Parker wrote:A couple of off-the-wall options......I've used a short piece of wire (or paper clip) super-glued to a piece of 3M post-it note (just a small portion with the adhesive). Probably only need it for one string, and it's good for several times through the song (I made up several and pitched them as they lost the ability to stick to the fretboard).
rendesvous1840 wrote:Old Joe Clark is the song I had in mind when I wrote that, but similar situations turn up in other songs as well.
folkfan, the situation in Milk & Honey is also common, usually the IV chord drops from major to minor as you saw with the F.The melody note may or may not be on the A/AB, but the chord changes to a minor and needs the Ab. It's sometimes possible to stay on the major chord, if the melody note is a C or F, but it loses a pleasant chord change if you do. If the melody is on the A/Ab, you pretty much need the extra note. I have an early version of Sloop John B with that same change, and South Of The Border has a shifting IV as well. I used the major, then dropped to the ambiguous chord without the 3rd for the minor, and that functions pretty well. But I do like having the minor sound in there for those 2 beats.

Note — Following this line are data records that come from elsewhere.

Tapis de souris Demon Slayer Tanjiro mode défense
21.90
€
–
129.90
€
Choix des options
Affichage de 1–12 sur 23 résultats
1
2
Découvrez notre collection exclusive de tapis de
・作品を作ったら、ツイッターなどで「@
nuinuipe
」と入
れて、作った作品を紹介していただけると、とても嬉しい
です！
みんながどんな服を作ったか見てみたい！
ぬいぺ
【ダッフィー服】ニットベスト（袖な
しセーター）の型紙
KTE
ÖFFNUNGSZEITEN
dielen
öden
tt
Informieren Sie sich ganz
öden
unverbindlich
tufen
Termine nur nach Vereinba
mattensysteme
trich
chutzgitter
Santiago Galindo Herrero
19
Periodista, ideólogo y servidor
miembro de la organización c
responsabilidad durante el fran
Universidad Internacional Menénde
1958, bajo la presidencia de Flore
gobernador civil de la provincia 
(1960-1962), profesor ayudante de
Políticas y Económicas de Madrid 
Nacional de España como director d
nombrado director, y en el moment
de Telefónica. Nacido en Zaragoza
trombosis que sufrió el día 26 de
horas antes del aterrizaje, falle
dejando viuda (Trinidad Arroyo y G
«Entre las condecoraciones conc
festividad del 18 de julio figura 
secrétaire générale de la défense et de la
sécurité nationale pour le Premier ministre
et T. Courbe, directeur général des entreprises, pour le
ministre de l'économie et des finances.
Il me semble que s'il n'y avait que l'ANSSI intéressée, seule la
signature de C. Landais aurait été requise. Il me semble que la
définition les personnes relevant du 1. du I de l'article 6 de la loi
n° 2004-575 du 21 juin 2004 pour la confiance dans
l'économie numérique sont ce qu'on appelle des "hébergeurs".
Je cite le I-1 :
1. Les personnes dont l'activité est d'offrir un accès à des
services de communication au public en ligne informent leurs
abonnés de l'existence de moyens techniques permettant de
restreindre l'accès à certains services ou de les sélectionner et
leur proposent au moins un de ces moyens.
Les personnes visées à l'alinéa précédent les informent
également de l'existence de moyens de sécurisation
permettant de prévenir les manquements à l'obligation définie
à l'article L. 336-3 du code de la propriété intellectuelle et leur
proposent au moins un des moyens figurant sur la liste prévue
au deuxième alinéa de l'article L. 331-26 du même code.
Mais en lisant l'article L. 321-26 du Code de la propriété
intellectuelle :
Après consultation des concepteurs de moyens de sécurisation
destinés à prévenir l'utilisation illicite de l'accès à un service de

folkfan wrote:Paul, I have to admit that much of what you said about the chords, really went over my head. I tend to think only of a melody note when I tab out a piece, since I'll be working with the same open drones all the way through. And this melody line has an A flat in it. Probably will use a paper clip.

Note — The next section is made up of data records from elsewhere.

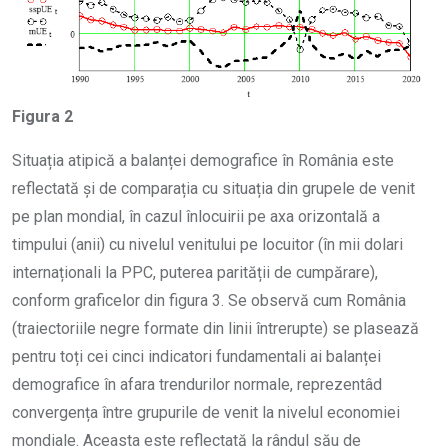
Figura 2
Situația atipică a balanței demografice în România este
reflectată și de comparația cu situația din grupele de venit
pe plan mondial, în cazul înlocuirii pe axa orizontală a
timpului (anii) cu nivelul venitului pe locuitor (în mii dolari
internaționali la PPC, puterea parității de cumpărare),
conform graficelor din figura 3. Se observă cum România
(traiectoriile negre formate din linii întrerupte) se plasează
pentru toți cei cinci indicatori fundamentali ai balanței
demografice în afara trendurilor normale, reprezentâd
convergența între grupurile de venit la nivelul economiei
mondiale. Aceasta este reflectată la rândul său de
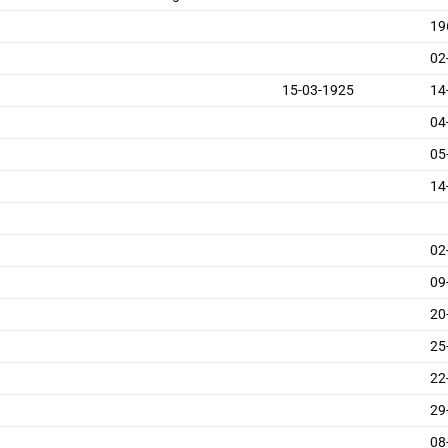
19
02
15-03-1925
14
04
05
14
02
09
20
25
22
29
08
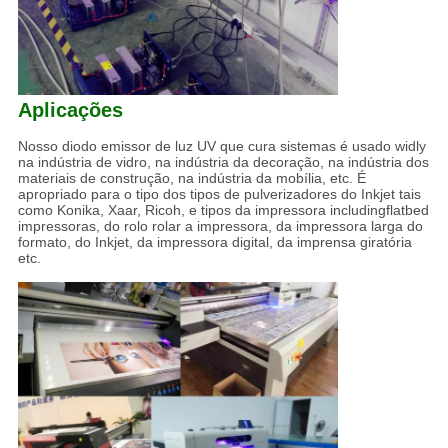
Aplicações
Nosso diodo emissor de luz UV que cura sistemas é usado widly
na indústria de vidro, na indústria da decoração, na indústria dos
materiais de construção, na indústria da mobília, etc. É
apropriado para o tipo dos tipos de pulverizadores do Inkjet tais
como Konika, Xaar, Ricoh, e tipos da impressora includingflatbed
impressoras, do rolo rolar a impressora, da impressora larga do
formato, do Inkjet, da impressora digital, da imprensa giratória
etc.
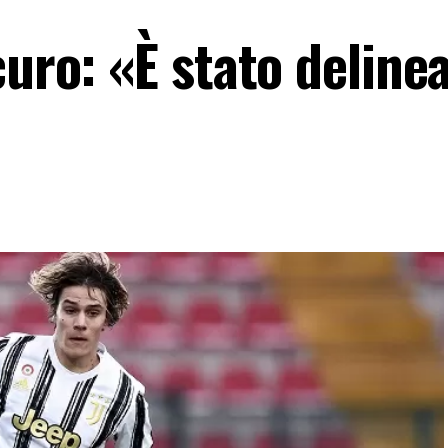
uro: «È stato delinea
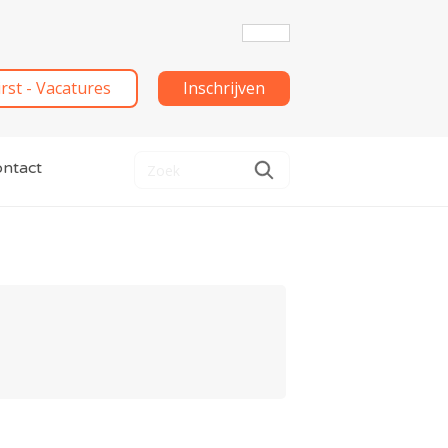
irst - Vacatures
Inschrijven
ntact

Robin the Busker wrote:folkfan wrote:Paul, I have to admit that much of what you said about the chords, really went over my head. I tend to think only of a melody note when I tab out a piece, since I'll be working with the same open drones all the way through. And this melody line has an A flat in it. Probably will use a paper clip.
Me too Folkfan
I'm eargerly awaiting the arrival of a 'real' mountain dulcimer by courier today - ie one with a diatonic layout of staple frets under the melody string only . I wont be using a paper clip for any missing notes though - I'll just play the tunes you way you hear them in those library of congress and other old recordings of trad dulcimer where the players use the flattened 7th quite liberally in places that would cause a contemporary chord player to have apoplexy
Ken Bloom wrote:What we have here is the same situation that you have in Sweden with nyckelharpa players. The keyed fiddle (nyckelharpa) has several different versions. The older ones are more like our diatonic dulcimers with "missing" notes but perfectly fine for the old repertoire. The more modern chromatic nycekelharpa was introduced in 1924 and has become the standard instrument to play. In the last ten or fifteen years, the older forms are making a comeback. You have the oldest and the newest versions existing side by side in perfect harmony.

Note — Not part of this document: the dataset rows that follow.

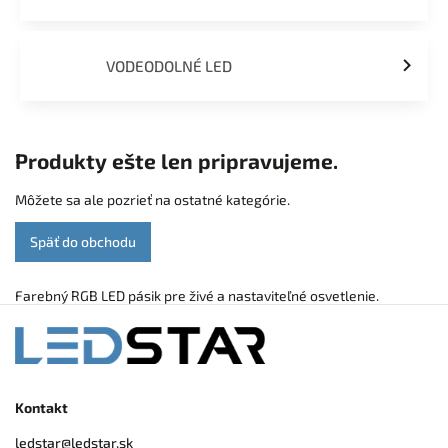
VODEODOLNÉ LED
Produkty ešte len pripravujeme.
Môžete sa ale pozrieť na ostatné kategórie.
Späť do obchodu
Farebný RGB LED pásik pre živé a nastaviteľné osvetlenie.
Kontakt
ledstar
@
ledstar.sk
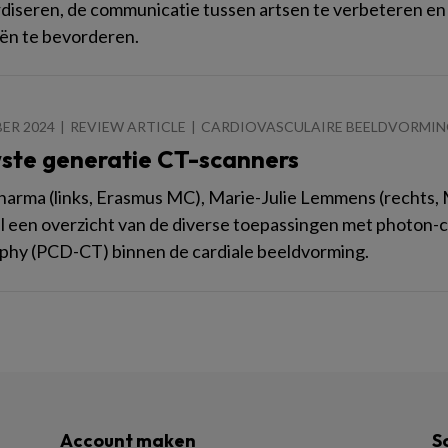
diseren, de communicatie tussen artsen te verbeteren en d
ën te bevorderen.
ER 2024
REVIEW ARTICLE
CARDIOVASCULAIRE BEELDVORMI
ste generatie CT-scanners
harma (links, Erasmus MC), Marie-Julie Lemmens (rechts, 
kel een overzicht van de diverse toepassingen met photon
hy (PCD-CT) binnen de cardiale beeldvorming.
Account maken
S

The same thing seems to be happening here with the dulcimer. The diatonic instrument is the traditional instrument and I think will always exist quite happily in the hands of people who want that connection with the past and enjoy the limitations that the instrument presents. The more recent chromatically fretted dulicmer satisfies a need or it wouldn't exist. It's for those who want to play " Milk and Honey" on their dulcimer and enjoy the instrument that way. Neither is better than the other. They both offer challenges and alternatives that favor one style or another. Some of the finest players I know (Steve Seifert, Aaron O'Rourke, Sarah Elisabeth) make excellent use of both versions. It all depends on what you want to play and how you want to play it. My personal orientation is to have all the frets all the time, but that's me. In the end, I think it's all about what you sound like, not what your fretboard looks like.